Decision making is not always an easy task. There are many personal and situational factors that can serve as barriers to analyzing problems effectively, things like our comfort zones, perceptions, and paradigms. Paradigms are our typical or common responses to situations or problems.

To help your students become good decision makers, they must understand their own barriers to good decision making. Here are the five topics we will cover in this post:

  1. Comfort zones
  2. Perceptions or paradigms
  3. Design barriers
  4. Contextual barriers
  5. Attitudinal barriers

woman thinking

Comfort zones

The first barrier to decision making is something that everyone has: a personal comfort zone. Comfort zones are beliefs, attitudes, feelings, opinions, and external factors that match your self-image or picture of acceptability. These are self-regulating mechanisms within which you are kept at ease. When you feel “out of your comfort zone,” anxiety occurs to get you back in it. Everyone has a comfort zone. People get comfortable in their daily routines and stick to them. As long as problems arise that are within their comfort zones, they feel they can handle them. But when something occurs that they are not used to they become hesitant about acting or making a decision. As a result, they  try to avoid things that make them anxious.

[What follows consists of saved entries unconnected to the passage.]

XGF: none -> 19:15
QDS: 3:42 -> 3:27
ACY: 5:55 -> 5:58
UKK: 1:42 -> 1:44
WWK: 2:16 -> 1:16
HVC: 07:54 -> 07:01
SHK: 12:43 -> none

So, how can you make decisions when you are outside of your personal comfort zone? This is not always an easy task. You must reach “outside of the box” and use  the resources available to you (i.e. other people, informational sources, or your own creativity) in order to find solutions to problems. Ask your students to identify a time they were asked to reach outside their comfort zones, and reflect on how they reacted to the experience.

barriers to decisions

Perceptions or paradigms

Two additional barriers that we face in decision making come from our own perceptions or paradigms.

  • Perceptions, or the way you “see” things, are very important in decision making. People tend to hold onto their ways of thinking and lock everything else out. This freezes your ability to make good decisions.
  • Paradigms are sets of rules or regulations you have set up to help you make sense of your world. They help save you time because applying a rule to a new situation is usually easy. But paradigms can sometimes be wrong when applied to new situations. They affect judgment and they filter incoming experiences. Paradigms can also lock your vision and blind you to new opportunities or ways of thinking.

Ask your students to name a time when their own perceptions or paradigms affected their decisions. Remind them to not let perceptions or paradigms get in the way of good decision making.

Design barriers

Design barriers are formal or structural barriers present in all organizations. Unreasonable reliance on established rules, regulations, stipulations and conditions sometimes prevents people from using their creative talents to come up with new and innovative ideas.

authority figure

Contextual barriers

Contextual barriers are ways in which the organization itself reacts to problems. Groups love to brainstorm to come up with ideas about what to do. This sometimes provides too much information. Too many people working on a problem can result in ineffective problem solving because of the unwillingness of group members to evaluate one another’s ideas in a critical manner.

Attitudinal barriers

Attitudinal barriers are very similar to the personal barriers mentioned earlier that deal with comfort zones, perceptions and paradigms. One person’s attitude may cause negative feelings in others that will lead to negative action on the part of the group. One person can also intimidate others into accepting information without questioning. Some people may be so set in their ways they try to solve all problems in the same way.